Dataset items

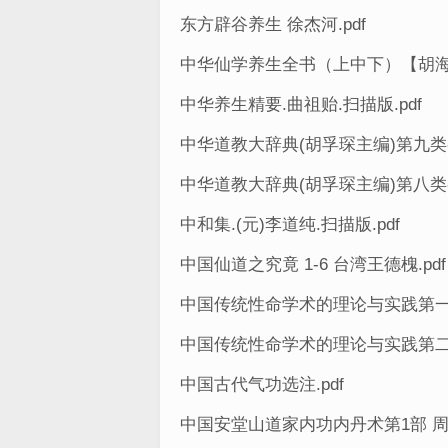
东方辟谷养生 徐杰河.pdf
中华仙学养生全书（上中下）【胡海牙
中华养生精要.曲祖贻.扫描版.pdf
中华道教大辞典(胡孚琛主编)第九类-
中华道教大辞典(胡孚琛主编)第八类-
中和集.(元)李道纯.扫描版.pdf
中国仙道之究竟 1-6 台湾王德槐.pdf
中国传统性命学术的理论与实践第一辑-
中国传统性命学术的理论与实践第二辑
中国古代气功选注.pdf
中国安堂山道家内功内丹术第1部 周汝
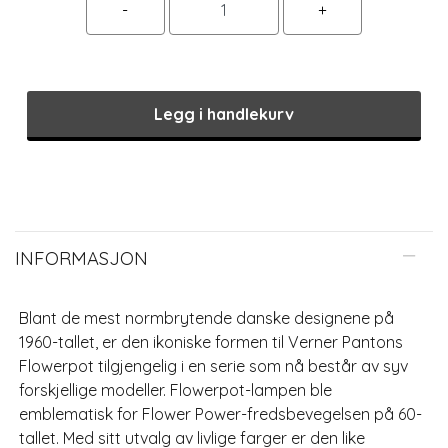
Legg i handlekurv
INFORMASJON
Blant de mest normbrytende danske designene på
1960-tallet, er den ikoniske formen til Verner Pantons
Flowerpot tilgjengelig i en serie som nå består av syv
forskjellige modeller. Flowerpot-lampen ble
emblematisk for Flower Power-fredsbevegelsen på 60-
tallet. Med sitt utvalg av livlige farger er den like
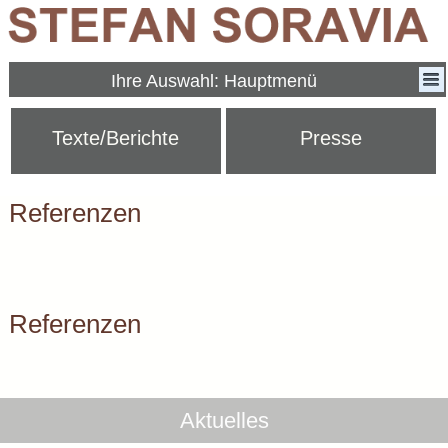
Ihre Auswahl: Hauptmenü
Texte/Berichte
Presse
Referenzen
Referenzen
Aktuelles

* * *

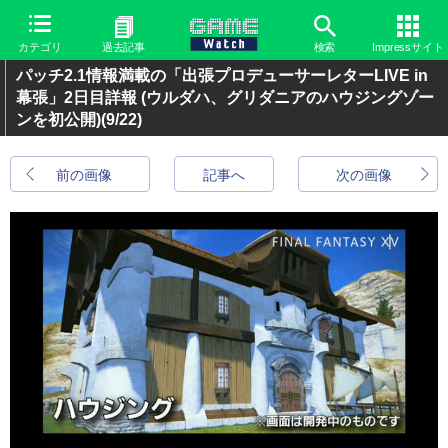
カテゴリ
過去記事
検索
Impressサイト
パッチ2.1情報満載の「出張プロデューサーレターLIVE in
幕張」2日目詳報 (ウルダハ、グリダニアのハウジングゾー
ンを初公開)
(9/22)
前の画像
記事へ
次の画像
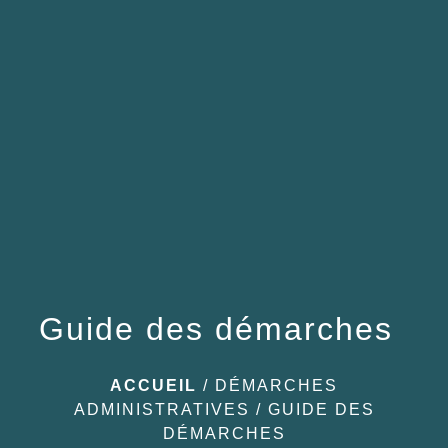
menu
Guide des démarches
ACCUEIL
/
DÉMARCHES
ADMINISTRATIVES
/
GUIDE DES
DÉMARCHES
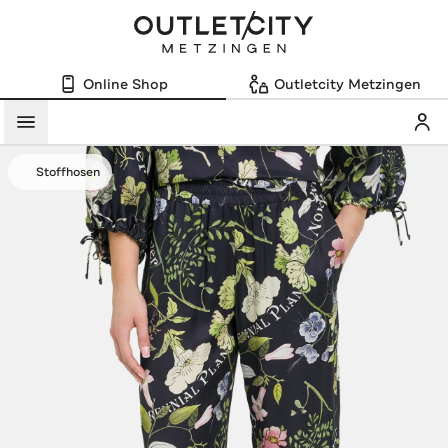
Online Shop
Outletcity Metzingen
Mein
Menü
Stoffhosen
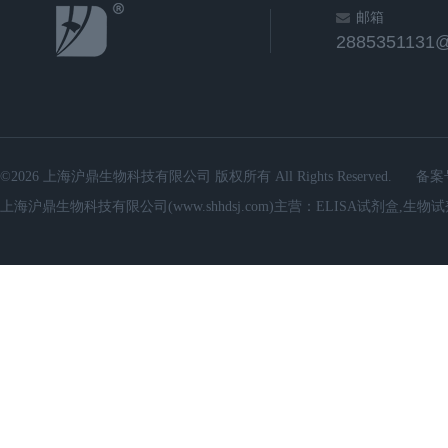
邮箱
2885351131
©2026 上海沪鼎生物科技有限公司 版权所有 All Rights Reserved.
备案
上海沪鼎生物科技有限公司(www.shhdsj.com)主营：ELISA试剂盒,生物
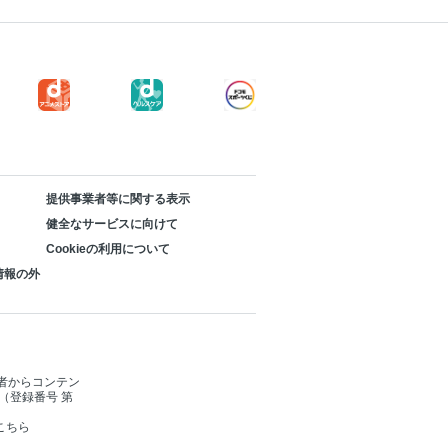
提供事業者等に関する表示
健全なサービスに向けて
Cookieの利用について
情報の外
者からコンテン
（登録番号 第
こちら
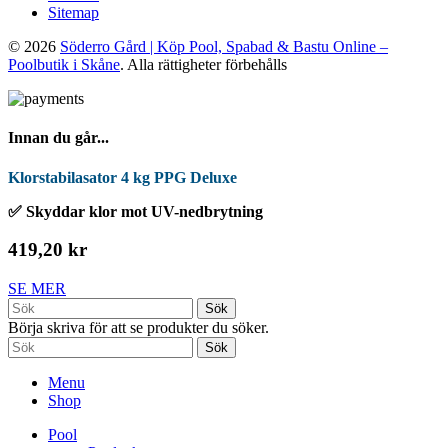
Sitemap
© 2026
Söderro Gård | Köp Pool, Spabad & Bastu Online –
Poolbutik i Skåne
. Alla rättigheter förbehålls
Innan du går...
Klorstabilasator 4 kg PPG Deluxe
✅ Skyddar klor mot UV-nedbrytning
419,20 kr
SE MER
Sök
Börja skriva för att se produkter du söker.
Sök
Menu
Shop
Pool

Task to complete: Reproduce exactly the lines above that run from the one with "ADMINISTRATIVES" to the one with "Klorstabilasator 4 kg PPG Deluxe", both included, leaving pictures out.

Output below:
ADMINISTRATIVES
/
GUIDE DES
DÉMARCHES
Online Shop
Outletcity Metzingen
Mein
Menü
Stoffhosen
邮箱
2885351131
©2026 上海沪鼎生物科技有限公司 版权所有 All Rights Reserved.
备案
上海沪鼎生物科技有限公司(www.shhdsj.com)主营：ELISA试剂盒,生物
提供事業者等に関する表示
健全なサービスに向けて
Cookieの利用について
情報の外
者からコンテン
（登録番号 第
こちら
Sitemap
© 2026
Söderro Gård | Köp Pool, Spabad & Bastu Online –
Poolbutik i Skåne
. Alla rättigheter förbehålls
Innan du går...
Klorstabilasator 4 kg PPG Deluxe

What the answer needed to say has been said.